To była jedna z sobotnich wakacyjnych wędrówek. Jak zwykle plany były nieco inne, ale wyszło, jak wyszło. Tak czy owak, punktem startu był przystanek przy cmentarzu w tytułowym Wilkoszynie, gdzie mieli na nas czekać jaworzniccy uczestnicy naszej wycieczki.
Niestety, nikt nie czekał. Tedy, chociaż dzień był upalny, tytułem rozgrzewki poszliśmy na cmentarz.
Wchodzimy. Od razu widać, że jeśli chodzi o sztukę sepulkralną to dominuje tutaj estetyka blatu laminowanego kuchennego.
Idąc dalej minęliśmy świerk kłujący - Picea pungens skasowany przez osutkę.
To jest robinia akacjowa - Robinia pseudoacacia.
Sporo tutaj kojarzącego się z cmentarzami żywotnika zachodniego - Thuja occidentalis.
Zawracając spojrzeliśmy z góry na całość. Przy okazji wywiązała się dyskusja o wadach i zaletach różnych miejsc wiecznego spoczynku, chociaż ten zgodnie z prawem nie może być wieczny, o ile ktoś nie zapłaci za nas powiedzmy "czynszu".
Jedną z jej ozdób jest goździk kartuzek - Dianthus carthusianorum.
Ale i tutaj coś wyrasta. Chociażby konyza kanadyjska - Conyza canadensis.

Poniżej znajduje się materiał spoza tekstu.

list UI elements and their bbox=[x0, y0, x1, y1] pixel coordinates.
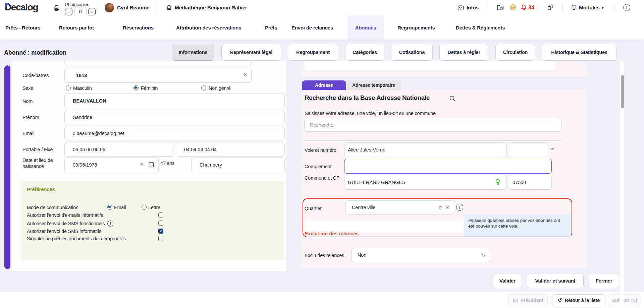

RE: jest to raczej prekambryjski granit, prasowany w kierunku gnejsu, ale niezbyt intensywnie.
- skała na zdjęciu to definitywnie gnejs a nie granit
Użyłem tego określenia, bo jak na mój gust ten w istocie gnejs jest słabo prasowany, zważywszy, że skupiska krystalicznych żył są prawie nienaruszone.